TASK - The records below must be reproduced exactly. Strip out the pictures.

═══ DATA UNDER STUDY

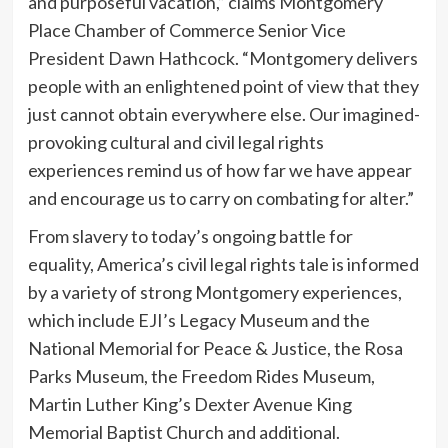
and purposeful vacation,” claims Montgomery
Place Chamber of Commerce Senior Vice
President Dawn Hathcock. “Montgomery delivers
people with an enlightened point of view that they
just cannot obtain everywhere else. Our imagined-
provoking cultural and civil legal rights
experiences remind us of how far we have appear
and encourage us to carry on combating for alter.”
From slavery to today’s ongoing battle for
equality, America’s civil legal rights tale is informed
by a variety of strong Montgomery experiences,
which include EJI’s Legacy Museum and the
National Memorial for Peace & Justice, the Rosa
Parks Museum, the Freedom Rides Museum,
Martin Luther King’s Dexter Avenue King
Memorial Baptist Church and additional.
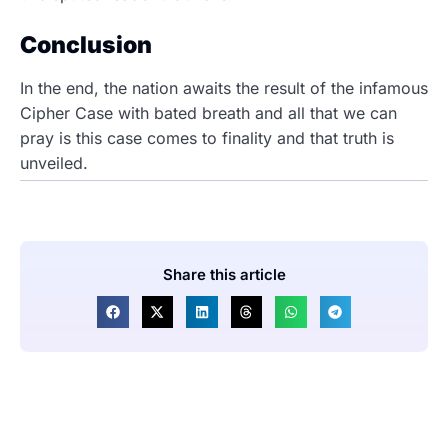
Conclusion
In the end, the nation awaits the result of the infamous
Cipher Case with bated breath and all that we can
pray is this case comes to finality and that truth is
unveiled.
Share this article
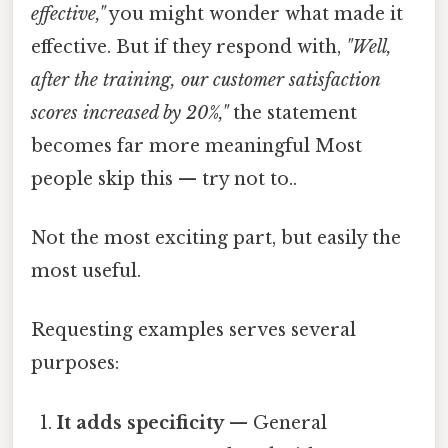
effective,"
you might wonder what made it
effective. But if they respond with,
"Well,
after the training, our customer satisfaction
scores increased by 20%,"
the statement
becomes far more meaningful Most
people skip this — try not to..
Not the most exciting part, but easily the
most useful.
Requesting examples serves several
purposes:
It adds specificity
— General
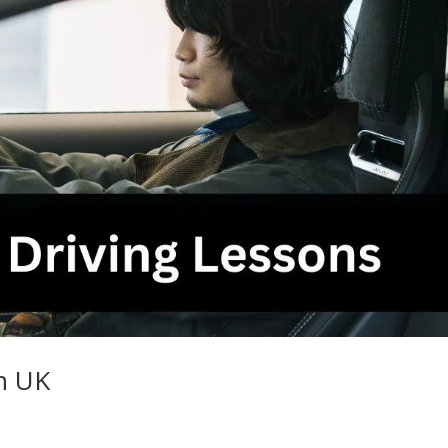
in UK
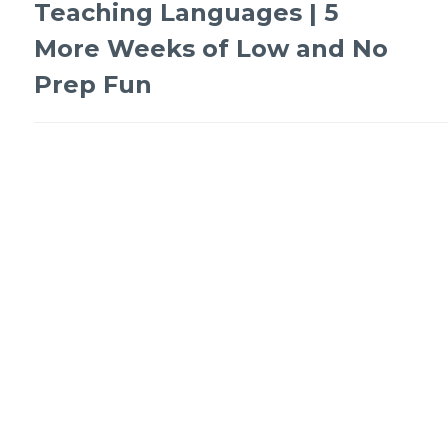
Teaching Languages | 5
More Weeks of Low and No
Prep Fun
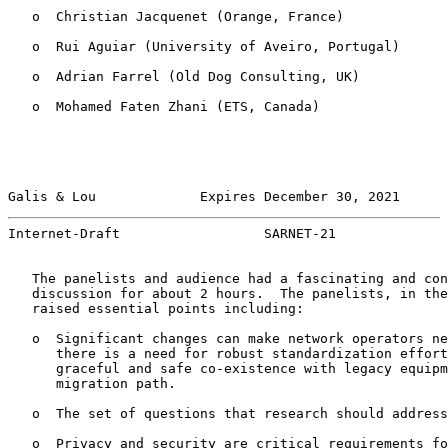
   o  Christian Jacquenet (Orange, France)

   o  Rui Aguiar (University of Aveiro, Portugal)

   o  Adrian Farrel (Old Dog Consulting, UK)

   o  Mohamed Faten Zhani (ETS, Canada)

Galis & Lou             Expires December 30, 2021      
Internet-Draft                  SARNET-21              
   The panelists and audience had a fascinating and con
   discussion for about 2 hours.  The panelists, in the
   raised essential points including:

   o  Significant changes can make network operators ne
      there is a need for robust standardization effort
      graceful and safe co-existence with legacy equipm
      migration path.

   o  The set of questions that research should address
   o  Privacy and security are critical requirements fo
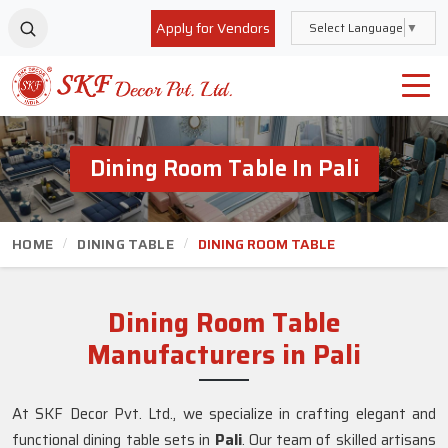
Apply for Vendors
Select Language
▼
Dining Room Table In Pali
HOME
DINING TABLE
DINING ROOM TABLE
Dining Room Table
Manufacturers in Pali
At SKF Decor Pvt. Ltd., we specialize in crafting elegant and
functional dining table sets in
Pali
. Our team of skilled artisans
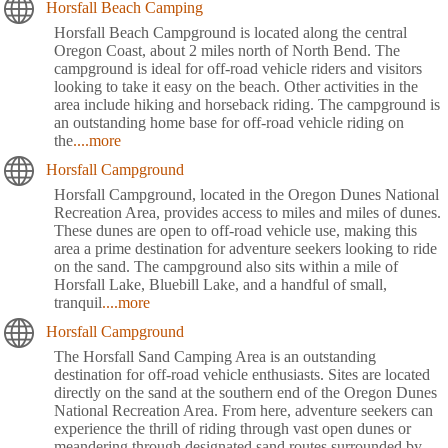
Horsfall Beach Camping
Horsfall Beach Campground is located along the central
Oregon Coast, about 2 miles north of North Bend. The
campground is ideal for off-road vehicle riders and visitors
looking to take it easy on the beach. Other activities in the
area include hiking and horseback riding. The campground is
an outstanding home base for off-road vehicle riding on
the
....more
Horsfall Campground
Horsfall Campground, located in the Oregon Dunes National
Recreation Area, provides access to miles and miles of dunes.
These dunes are open to off-road vehicle use, making this
area a prime destination for adventure seekers looking to ride
on the sand. The campground also sits within a mile of
Horsfall Lake, Bluebill Lake, and a handful of small,
tranquil
....more
Horsfall Campground
The Horsfall Sand Camping Area is an outstanding
destination for off-road vehicle enthusiasts. Sites are located
directly on the sand at the southern end of the Oregon Dunes
National Recreation Area. From here, adventure seekers can
experience the thrill of riding through vast open dunes or
meandering through designated sand routes surrounded by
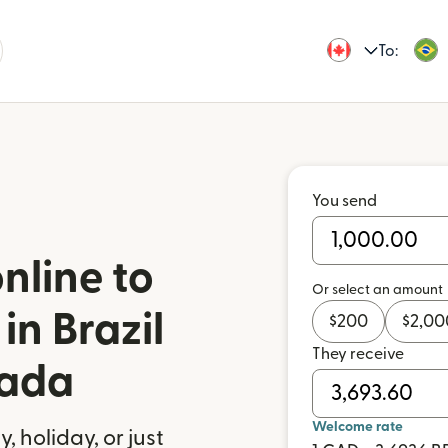
To:
You send
nline to
Or select an amount
in Brazil
$
200
$
2,00
They receive
nada
Welcome rate
 holiday, or just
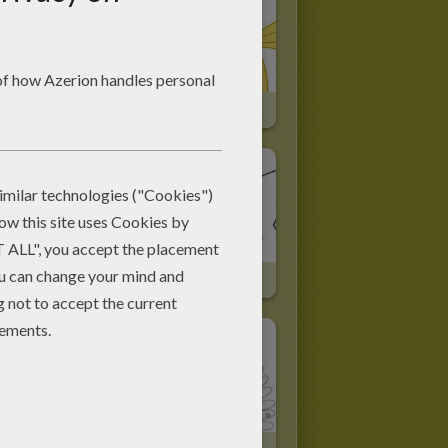
Chloe's Closet : Jet's Mask For Halloween
Chloe's Closet Halloween Mask
 The Lion Mask
CATWOMAN Mask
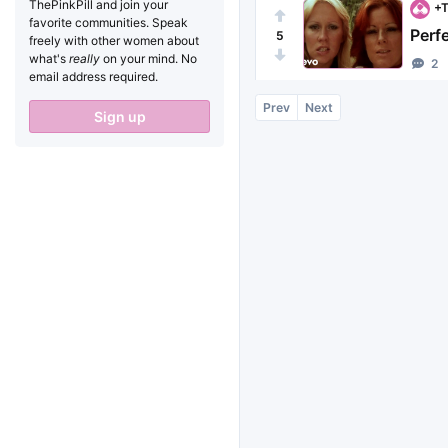
ThePinkPill and join your
+T
favorite communities. Speak
Perf
5
freely with other women about
what's
really
on your mind. No
2
email address required.
Prev
Next
Sign up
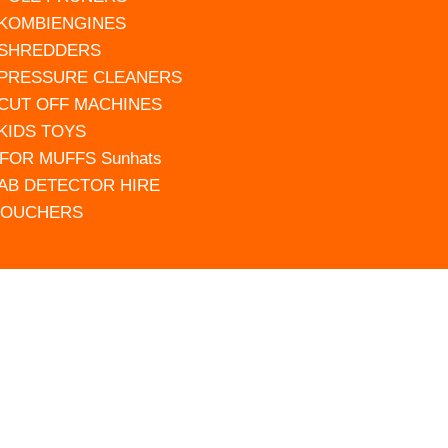
 KOMBIENGINES
 SHREDDERS
 PRESSURE CLEANERS
 CUT OFF MACHINES
 KIDS TOYS
FOR MUFFS Sunhats
AB DETECTOR HIRE
VOUCHERS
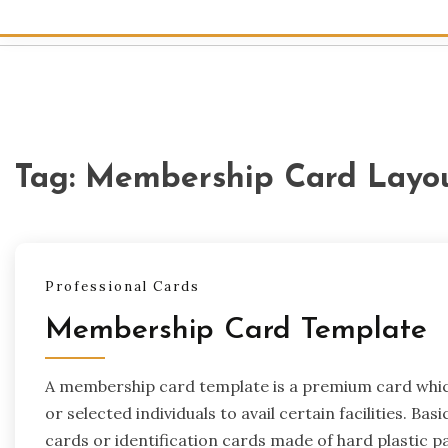
Tag:
Membership Card Layo
Professional Cards
Membership Card Template
A membership card template is a premium card which 
or selected individuals to avail certain facilities. Basi
cards or identification cards made of hard plastic p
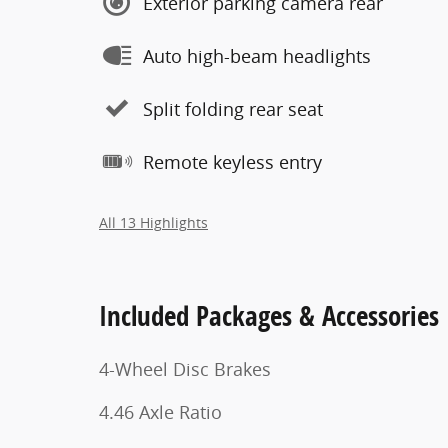
Exterior parking camera rear
Auto high-beam headlights
Split folding rear seat
Remote keyless entry
All 13 Highlights
Included Packages & Accessories
4-Wheel Disc Brakes
4.46 Axle Ratio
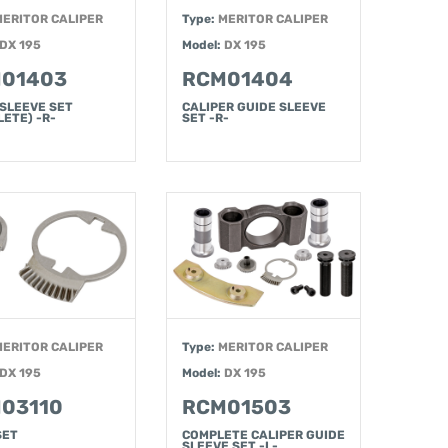
MERITOR CALIPER
Type:
MERITOR CALIPER
DX 195
Model:
DX 195
01403
RCM01404
 SLEEVE SET
CALIPER GUIDE SLEEVE
ETE) -R-
SET -R-
MERITOR CALIPER
Type:
MERITOR CALIPER
DX 195
Model:
DX 195
03110
RCM01503
SET
COMPLETE CALIPER GUIDE
SLEEVE SET -L-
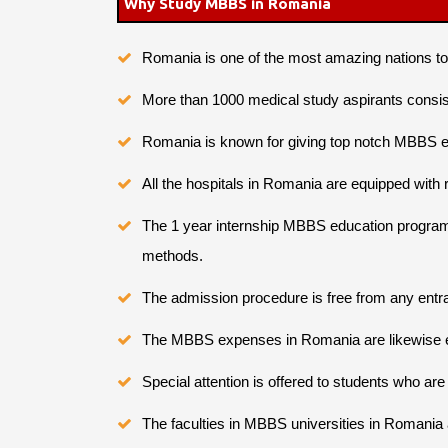
Why Study MBBS in Romania
Romania is one of the most amazing nations 
More than 1000 medical study aspirants consis
Romania is known for giving top notch MBBS ed
All the hospitals in Romania are equipped wit
The 1 year internship MBBS education program p
methods.
The admission procedure is free from any entra
The MBBS expenses in Romania are likewise en
Special attention is offered to students who ar
The faculties in MBBS universities in Romania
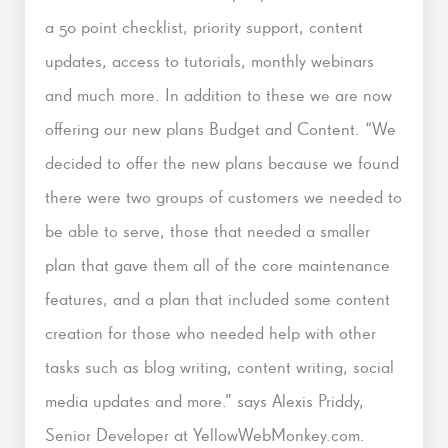
a 50 point checklist, priority support, content
updates, access to tutorials, monthly webinars
and much more. In addition to these we are now
offering our new plans Budget and Content. “We
decided to offer the new plans because we found
there were two groups of customers we needed to
be able to serve, those that needed a smaller
plan that gave them all of the core maintenance
features, and a plan that included some content
creation for those who needed help with other
tasks such as blog writing, content writing, social
media updates and more.” says Alexis Priddy,
Senior Developer at YellowWebMonkey.com.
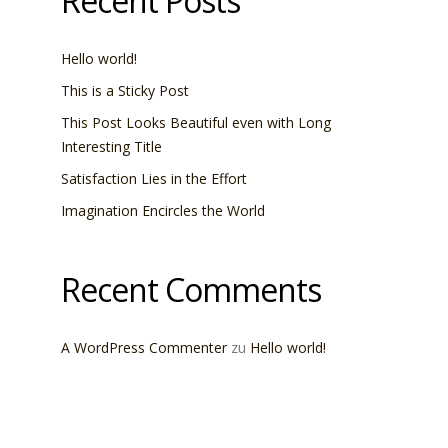
Recent Posts
Hello world!
This is a Sticky Post
This Post Looks Beautiful even with Long
Interesting Title
Satisfaction Lies in the Effort
Imagination Encircles the World
Recent Comments
A WordPress Commenter
zu
Hello world!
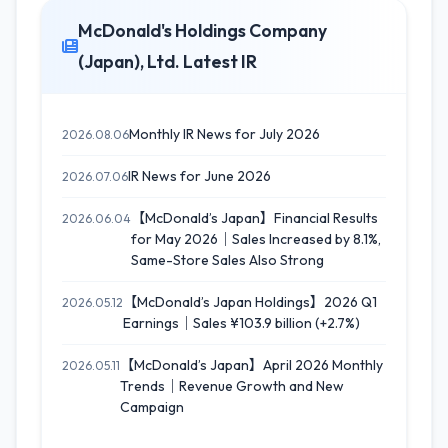
McDonald's Holdings Company
(Japan), Ltd. Latest IR
Monthly IR News for July 2026
2026.08.06
IR News for June 2026
2026.07.06
【McDonald’s Japan】Financial Results
2026.06.04
for May 2026｜Sales Increased by 8.1%,
Same-Store Sales Also Strong
【McDonald’s Japan Holdings】2026 Q1
2026.05.12
Earnings｜Sales ¥103.9 billion (+2.7%)
【McDonald’s Japan】April 2026 Monthly
2026.05.11
Trends｜Revenue Growth and New
Campaign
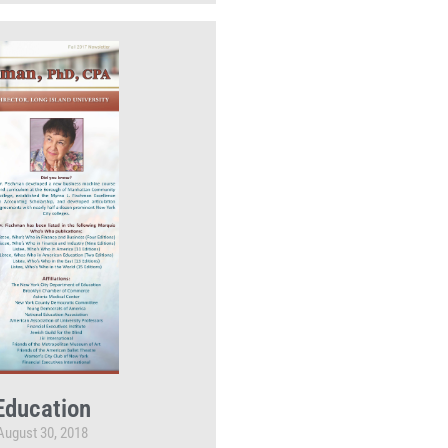
Education
August 30, 2018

══════

TASK ANSWER -
and purposeful vacation,” claims Montgomery
Place Chamber of Commerce Senior Vice
President Dawn Hathcock. “Montgomery delivers
people with an enlightened point of view that they
just cannot obtain everywhere else. Our imagined-
provoking cultural and civil legal rights
experiences remind us of how far we have appear
and encourage us to carry on combating for alter.”
From slavery to today’s ongoing battle for
equality, America’s civil legal rights tale is informed
by a variety of strong Montgomery experiences,
which include EJI’s Legacy Museum and the
National Memorial for Peace & Justice, the Rosa
Parks Museum, the Freedom Rides Museum,
Martin Luther King’s Dexter Avenue King
Memorial Baptist Church and additional.
Conclusion
In the end, the nation awaits the result of the infamous
Cipher Case with bated breath and all that we can
pray is this case comes to finality and that truth is
unveiled.
Share this article
effective,"
you might wonder what made it
effective. But if they respond with,
"Well,
after the training, our customer satisfaction
scores increased by 20%,"
the statement
becomes far more meaningful Most
people skip this — try not to..
Not the most exciting part, but easily the
most useful.
Requesting examples serves several
purposes:
It adds specificity
— General
in UK
Teaching Languages | 5
More Weeks of Low and No
Prep Fun
   o  Christian Jacquenet (Orange, France)

   o  Rui Aguiar (University of Aveiro, Portugal)

   o  Adrian Farrel (Old Dog Consulting, UK)

   o  Mohamed Faten Zhani (ETS, Canada)

Galis & Lou             Expires December 30, 2021      
Internet-Draft                  SARNET-21              
   The panelists and audience had a fascinating and con
   discussion for about 2 hours.  The panelists, in the
   raised essential points including:

   o  Significant changes can make network operators ne
      there is a need for robust standardization effort
      graceful and safe co-existence with legacy equipm
      migration path.

   o  The set of questions that research should address
   o  Privacy and security are critical requirements fo
Apply for Vendors
Select Language
▼
Dining Room Table In Pali
HOME
DINING TABLE
DINING ROOM TABLE
Dining Room Table
Manufacturers in Pali
At SKF Decor Pvt. Ltd., we specialize in crafting elegant and
functional dining table sets in
Pali
. Our team of skilled artisans
Horsfall Beach Camping
Horsfall Beach Campground is located along the central
Oregon Coast, about 2 miles north of North Bend. The
campground is ideal for off-road vehicle riders and visitors
looking to take it easy on the beach. Other activities in the
area include hiking and horseback riding. The campground is
an outstanding home base for off-road vehicle riding on
the
....more
Horsfall Campground
Horsfall Campground, located in the Oregon Dunes National
Recreation Area, provides access to miles and miles of dunes.
These dunes are open to off-road vehicle use, making this
area a prime destination for adventure seekers looking to ride
on the sand. The campground also sits within a mile of
Horsfall Lake, Bluebill Lake, and a handful of small,
tranquil
....more
Horsfall Campground
The Horsfall Sand Camping Area is an outstanding
destination for off-road vehicle enthusiasts. Sites are located
directly on the sand at the southern end of the Oregon Dunes
National Recreation Area. From here, adventure seekers can
experience the thrill of riding through vast open dunes or
meandering through designated sand routes surrounded by
To:
You send
nline to
Or select an amount
in Brazil
$
200
$
2,00
They receive
nada
Welcome rate
 holiday, or just
Chloe's Closet : Jet's Mask For Halloween
Chloe's Closet Halloween Mask
 The Lion Mask
CATWOMAN Mask
ThePinkPill and join your
+T
favorite communities. Speak
Perf
5
freely with other women about
what's
really
on your mind. No
2
email address required.
Prev
Next
Sign up
 KOMBIENGINES
 SHREDDERS
 PRESSURE CLEANERS
 CUT OFF MACHINES
 KIDS TOYS
FOR MUFFS Sunhats
AB DETECTOR HIRE
VOUCHERS
Tag:
Membership Card Layo
Professional Cards
Membership Card Template
A membership card template is a premium card which 
or selected individuals to avail certain facilities. Basi
cards or identification cards made of hard plastic p
Exterior parking camera rear
Auto high-beam headlights
Split folding rear seat
Remote keyless entry
All 13 Highlights
Included Packages & Accessories
4-Wheel Disc Brakes
4.46 Axle Ratio
MERITOR CALIPER
Type:
MERITOR CALIPER
DX 195
Model:
DX 195
01403
RCM01404
 SLEEVE SET
CALIPER GUIDE SLEEVE
ETE) -R-
SET -R-
MERITOR CALIPER
Type:
MERITOR CALIPER
DX 195
Model:
DX 195
03110
RCM01503
SET
COMPLETE CALIPER GUIDE
SLEEVE SET -L-
Why Study MBBS in Romania
Romania is one of the most amazing nations 
More than 1000 medical study aspirants consis
Romania is known for giving top notch MBBS ed
All the hospitals in Romania are equipped wit
The 1 year internship MBBS education program p
methods.
The admission procedure is free from any entra
The MBBS expenses in Romania are likewise en
Special attention is offered to students who ar
The faculties in MBBS universities in Romania
a 50 point checklist, priority support, content
updates, access to tutorials, monthly webinars
and much more. In addition to these we are now
offering our new plans Budget and Content. “We
decided to offer the new plans because we found
there were two groups of customers we needed to
be able to serve, those that needed a smaller
plan that gave them all of the core maintenance
features, and a plan that included some content
creation for those who needed help with other
tasks such as blog writing, content writing, social
media updates and more.” says Alexis Priddy,
Senior Developer at YellowWebMonkey.com.
Recent Posts
Hello world!
This is a Sticky Post
This Post Looks Beautiful even with Long
Interesting Title
Satisfaction Lies in the Effort
Imagination Encircles the World
Recent Comments
A WordPress Commenter
zu
Hello world!
McDonald's Holdings Company
(Japan), Ltd. Latest IR
Monthly IR News for July 2026
2026.08.06
IR News for June 2026
2026.07.06
【McDonald’s Japan】Financial Results
2026.06.04
for May 2026｜Sales Increased by 8.1%,
Same-Store Sales Also Strong
【McDonald’s Japan Holdings】2026 Q1
2026.05.12
Earnings｜Sales ¥103.9 billion (+2.7%)
【McDonald’s Japan】April 2026 Monthly
2026.05.11
Trends｜Revenue Growth and New
Campaign
Education
August 30, 2018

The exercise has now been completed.